▶ Exercise requirements
For the records below, give the count of lines holding the word "close" and nothing more.

── Material for this task

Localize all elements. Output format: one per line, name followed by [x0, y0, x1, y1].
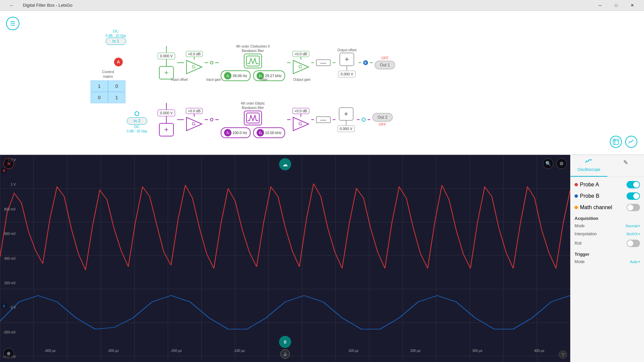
chain2: 0.000 V + +0.0 dB G	[158, 101, 393, 138]
tab-edit[interactable]: ✎	[607, 155, 644, 177]
probe-a-toggle[interactable]	[627, 181, 640, 188]
chain2-dash-box[interactable]: —	[316, 116, 331, 123]
chain1-dot1[interactable]	[210, 61, 213, 64]
osc-scale-button[interactable]: ⊕	[3, 348, 14, 359]
y-axis: 1.2 V 1 V 800 mV 600 mV 400 mV 200 mV 0 …	[0, 155, 18, 362]
bottom-icons	[610, 136, 637, 148]
chain1-filter-symbol[interactable]	[244, 54, 262, 68]
chain2-freq2-input[interactable]: f₂ 10.00 kHz	[253, 127, 285, 138]
y-label-neg200mv: -200 mV	[1, 330, 17, 334]
osc-close-button[interactable]: ✕	[3, 158, 14, 169]
chain2-gain-triangle[interactable]: G	[186, 117, 203, 131]
titlebar-controls: ─ □ ✕	[592, 0, 640, 11]
chain1-output-adder[interactable]: +	[339, 53, 354, 66]
x-label-200: 200 μs	[410, 349, 420, 353]
close-button[interactable]: ✕	[625, 0, 640, 11]
chain1-output-gain-triangle[interactable]: G	[292, 60, 309, 74]
chain2-freq1-input[interactable]: f₁ 100.0 Hz	[221, 127, 251, 138]
design-view-button[interactable]	[610, 136, 622, 148]
chain1-f1-label[interactable]: f₁	[224, 72, 231, 79]
osc-bottom-right-indicator[interactable]: ▽	[559, 351, 567, 359]
chain1-dash-box[interactable]: —	[316, 59, 331, 66]
y-label-800mv: 800 mV	[1, 207, 17, 211]
chain1-gain-triangle[interactable]: G	[186, 60, 203, 74]
chain1-gain2-box[interactable]: +0.0 dB	[292, 51, 309, 57]
chain1-gain1-box[interactable]: +0.0 dB	[186, 51, 203, 57]
chain1-out-node[interactable]: B	[363, 60, 368, 65]
label-input-gain: Input gain	[205, 78, 222, 81]
chain2-filter-symbol[interactable]	[244, 111, 262, 125]
chain2-gain1-box[interactable]: +0.0 dB	[186, 108, 203, 114]
chain2-output-adder[interactable]: +	[339, 107, 354, 121]
app-title: Digital Filter Box - LetsGo	[23, 3, 72, 8]
menu-button[interactable]: ☰	[6, 17, 19, 30]
back-button[interactable]: ←	[4, 0, 19, 11]
minimize-button[interactable]: ─	[592, 0, 608, 11]
trigger-mode-dropdown[interactable]: Auto ▾	[630, 260, 640, 264]
chart-view-button[interactable]	[625, 136, 637, 148]
probe-b-row: Probe B	[575, 192, 640, 200]
matrix-cell-00[interactable]: 1	[91, 81, 108, 92]
osc-cloud-button[interactable]: ☁	[279, 158, 291, 170]
chain1-adder[interactable]: +	[159, 66, 174, 79]
chain1-output-offset-box[interactable]: 0.000 V	[338, 71, 356, 77]
chain2-filter-name: 4th order Elliptic Bandpass filter	[241, 101, 265, 110]
svg-text:G: G	[299, 64, 302, 69]
roll-toggle[interactable]	[627, 240, 640, 247]
chain2-f1-label[interactable]: f₁	[224, 129, 231, 136]
x-label-neg400: -400 μs	[44, 349, 56, 353]
content-area: ☰ DC 0 dB : 10 Vpp In 1 A Control matrix…	[0, 11, 644, 362]
acquisition-mode-dropdown[interactable]: Normal ▾	[626, 224, 640, 228]
x-label-300: 300 μs	[472, 349, 482, 353]
probe-b-toggle[interactable]	[627, 192, 640, 200]
maximize-button[interactable]: □	[608, 0, 624, 11]
matrix-label: Control matrix	[91, 69, 125, 79]
chain2-gain1-group: +0.0 dB G	[186, 108, 203, 131]
chevron-down-icon3: ▾	[638, 260, 640, 263]
matrix-cell-01[interactable]: 0	[108, 81, 125, 92]
osc-bottom-controls: ⏸ ⚓	[279, 336, 291, 359]
in2-connector[interactable]	[135, 111, 139, 116]
chain2-out-button[interactable]: Out 2	[372, 113, 393, 122]
probe-b-marker: B	[1, 304, 7, 308]
math-channel-row: Math channel	[575, 204, 640, 211]
osc-search-button[interactable]: 🔍	[543, 158, 553, 169]
matrix-cell-10[interactable]: 0	[91, 92, 108, 103]
probe-a-marker: A	[1, 168, 7, 173]
interpolation-dropdown[interactable]: SinX/X ▾	[626, 232, 640, 236]
chain2-input-offset-box[interactable]: 0.000 V	[158, 110, 175, 116]
chain1-out-button[interactable]: Out 1	[375, 61, 395, 69]
chain2-gain2-box[interactable]: +0.0 dB	[292, 108, 309, 114]
chain2-filter-group: 4th order Elliptic Bandpass filter f₁ 10…	[221, 101, 285, 138]
chain2-out-node[interactable]	[362, 118, 366, 122]
matrix-cell-11[interactable]: 1	[108, 92, 125, 103]
osc-settings-button[interactable]: ⚙	[556, 158, 567, 169]
chain1-input-offset-box[interactable]: 0.000 V	[158, 53, 175, 59]
control-matrix: Control matrix 1 0 0 1	[91, 69, 125, 103]
in2-dc-info: 0 dB : 10 Vpp	[127, 129, 147, 133]
in1-dc-info: 0 dB : 10 Vpp	[106, 34, 126, 38]
chain2-output-gain-triangle[interactable]: G	[292, 117, 309, 131]
in2-badge[interactable]: In 2	[127, 117, 147, 125]
x-label-neg100: -100 μs	[233, 349, 245, 353]
matrix-grid[interactable]: 1 0 0 1	[91, 80, 125, 103]
chain2-output-offset-box[interactable]: 0.000 V	[337, 125, 355, 132]
math-channel-dot	[575, 206, 578, 209]
tab-oscilloscope[interactable]: Oscilloscope	[571, 155, 607, 177]
chain1-vert-line-top	[166, 46, 167, 53]
chain1-off-label: OFF	[381, 56, 388, 60]
waveform-display	[0, 155, 570, 362]
osc-pause-button[interactable]: ⏸	[279, 336, 291, 348]
titlebar: ← Digital Filter Box - LetsGo ─ □ ✕	[0, 0, 644, 11]
chain1-freq1-input[interactable]: f₁ 39.06 Hz	[221, 70, 251, 81]
roll-label: Roll	[575, 241, 582, 246]
svg-rect-10	[613, 139, 619, 144]
node-a[interactable]: A	[114, 58, 123, 66]
math-channel-toggle[interactable]	[627, 204, 640, 211]
chain2-adder[interactable]: +	[159, 123, 174, 136]
osc-anchor-button[interactable]: ⚓	[280, 349, 290, 359]
in1-badge[interactable]: In 1	[106, 38, 126, 45]
chain2-dot1[interactable]	[210, 118, 213, 121]
chain1: 0.000 V + +0.0 dB	[158, 44, 395, 81]
chain2-f2-label[interactable]: f₂	[257, 129, 264, 136]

────

▶ Written answer
2